3. The method of claim 2, wherein the spectral matrix E is used₀And said label matrix F₀Determining a load matrix L₀The method comprises the following steps:

t₁＝E₀w₁；

u₁＝F₀c₁；

Cov(t₁，u₁)→max；

||w₁||＝1，||c₁||＝1；

determining eigenvectors [ eta ] of covariance matrix₁，η₂，…η_m]And a characteristic value [ lambda ]₁，λ₂，…λ_m]；

4. The method of claim 3, wherein determining the intensity of the effect of each characteristic peak in the UV Raman spectrum using the loading matrix comprises:

using said load matrix L₀And the spectral matrix E₀Determining a Raman displacement-load coefficient curve;

and determining the influence intensity of each characteristic peak in the ultraviolet Raman spectrum according to the peak value and the trough value of the Raman shift-load coefficient curve.

5. The method of claim 2, wherein the set ratio is between (1-4) to 1.

6. The method of claim 1, wherein forming a set of uv-raman spectra X' from the uv-raman spectra of the plurality of soybean oil samples comprises:

collecting a plurality of soybean oil samples, and carrying out ultraviolet Raman spectrum detection on the plurality of soybean oil samples to obtain an ultraviolet Raman spectrum set X;

and sequentially carrying out polynomial fitting smoothing pretreatment, baseline correction and multivariate scattering correction on the ultraviolet Raman spectrum set X to obtain an ultraviolet Raman spectrum set X'.

7. The method of identifying a transgenic soybean oil according to claim 6,

and performing polynomial fitting smoothing pretreatment on the ultraviolet Raman spectrum set X by adopting a Savitzky-Golay convolution smoothing algorithm.

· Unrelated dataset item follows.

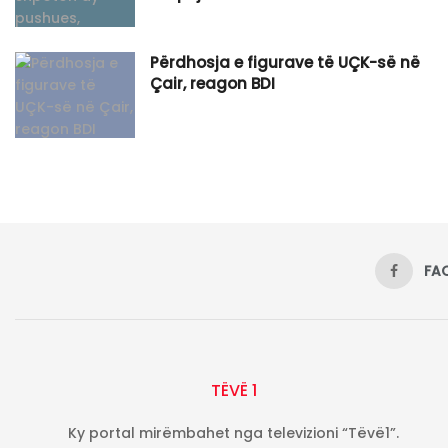
Përdhosja e figurave të UÇK-së në
Çair, reagon BDI
FA
TËVË 1
Ky portal mirëmbahet nga televizioni “Tëvë1”.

8. The method of claim 7, wherein the Savitzky-Golay convolution smoothing algorithm is fitted 3 times with a window width of 7.

9. The method for identifying transgenic soybean oil according to claim 6, wherein the ultraviolet Raman spectrum set X is subjected to baseline correction by using an iterative adaptive weighted penalty least square method.

10. The method of claim 1, wherein the transgenic soybean oil has a Raman shift of 1100cm^-1，1400cm^-1，1515cm^-1，1600cm^-1，1656cm^-1，2871cm^-1，2933cm^-1，2971cm^-1。